Hi team! I'm not experienced in Elasticsearch.
I'm looking for a new technical solution to dashboard generation with filters and aggregations queries, so I decided to look at Elasticsearch.
However, my data is composed of two sides, and both have a unique id.
The first side comprises an id(millions/billions of ids) and multiple other fields. And all ids from each field are updated in batches(spark jobs) (hypothetically, more than 100 batches per day);
The second side is organized by the id and some other static fields (usually, thousands or millions ids | near to a thousand sets);
The first one contemplates all existent ids, whereas the second is multiple sets of ids.
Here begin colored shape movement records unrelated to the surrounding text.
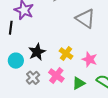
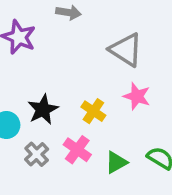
pink star: (90, 59) -> (137, 96), moved

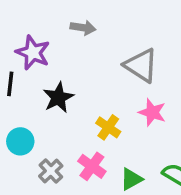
black star: (43, 109) -> (58, 98), moved

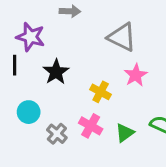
pink star: (152, 112) -> (136, 75), turned 30

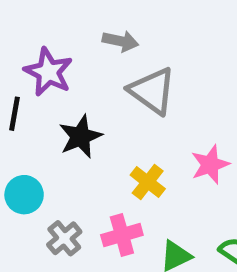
gray triangle: (122, 37) -> (152, 91), moved
pink cross: (91, 126) -> (122, 235), turned 35

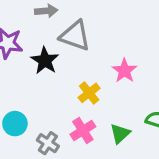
black star: (80, 137) -> (45, 61), moved
yellow cross: (148, 182) -> (89, 93), turned 30

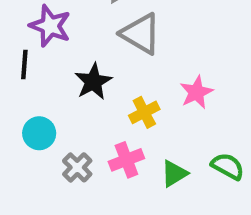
black star: (45, 61) -> (93, 82), moved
So, in the SQL universe, a join by id from the main table (first side) with each set of ids (second) creates a view. Then, I would have multiple views with constantly updated values from the first side whenever I query them.
Therefore, I thought of two solutions.
I1. Create an index with the first side and query [(filters, terms ("group by count"), etc.) + filter ids] from the second side.
I would have some problems with second-side static fields. And ids filters are not great performance helpers [although with larger clusters, it gets better, right?].
I2. Create multiple indexes with previously joined data from both sides.
All queries would work perfectly for every scenario.
However, I would need to update all indexes when processing the batch.
I took at update_by_query API and would solve, but how would these multiple updates perform? Hours? And these updates are not resilient. So a fallback would be necessary, right?
Thanks in advance (please let me know if something isn't clear).